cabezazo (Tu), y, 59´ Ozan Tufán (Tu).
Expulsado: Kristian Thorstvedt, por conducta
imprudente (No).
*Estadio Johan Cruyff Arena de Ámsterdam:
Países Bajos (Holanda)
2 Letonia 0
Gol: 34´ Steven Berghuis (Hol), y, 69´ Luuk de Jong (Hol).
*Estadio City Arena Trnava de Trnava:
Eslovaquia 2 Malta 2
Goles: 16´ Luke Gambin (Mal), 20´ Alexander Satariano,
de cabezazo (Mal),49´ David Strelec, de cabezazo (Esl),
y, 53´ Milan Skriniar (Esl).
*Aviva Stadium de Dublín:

--

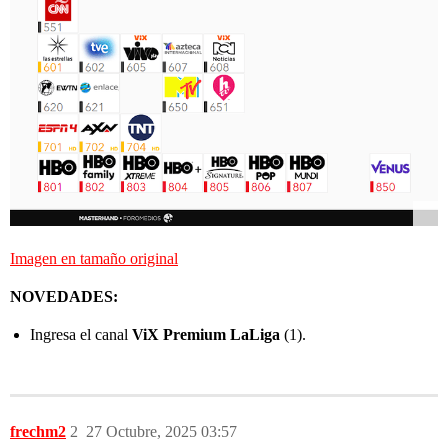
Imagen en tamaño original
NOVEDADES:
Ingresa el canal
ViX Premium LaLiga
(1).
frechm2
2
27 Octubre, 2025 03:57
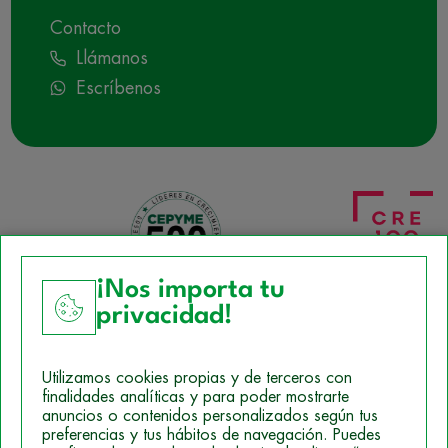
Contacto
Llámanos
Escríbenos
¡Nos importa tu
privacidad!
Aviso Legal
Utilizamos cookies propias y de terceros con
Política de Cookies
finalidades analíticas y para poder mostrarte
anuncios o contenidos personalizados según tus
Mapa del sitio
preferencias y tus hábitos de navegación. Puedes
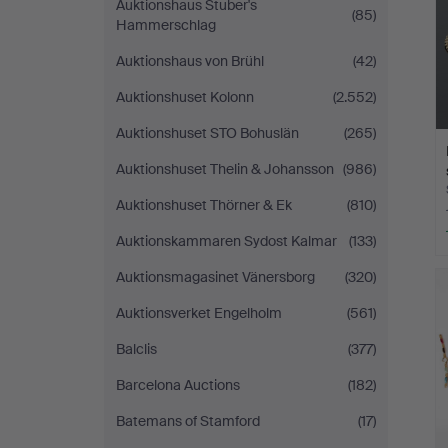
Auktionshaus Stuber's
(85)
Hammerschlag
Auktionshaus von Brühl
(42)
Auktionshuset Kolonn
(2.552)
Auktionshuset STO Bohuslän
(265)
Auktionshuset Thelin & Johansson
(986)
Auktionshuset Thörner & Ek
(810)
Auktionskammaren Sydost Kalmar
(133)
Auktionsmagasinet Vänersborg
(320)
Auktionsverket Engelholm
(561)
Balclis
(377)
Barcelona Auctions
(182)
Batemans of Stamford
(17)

__Task brief__. Starting from the line with "27 Octubre, 2025 03:57" in the records above, repeat each line exactly until you have written the line with "anuncios o contenidos", then stop; drop the pictures.

__Response__.
27 Octubre, 2025 03:57
Contacto
Llámanos
Escríbenos
¡Nos importa tu
privacidad!
Aviso Legal
Utilizamos cookies propias y de terceros con
Política de Cookies
finalidades analíticas y para poder mostrarte
anuncios o contenidos personalizados según tus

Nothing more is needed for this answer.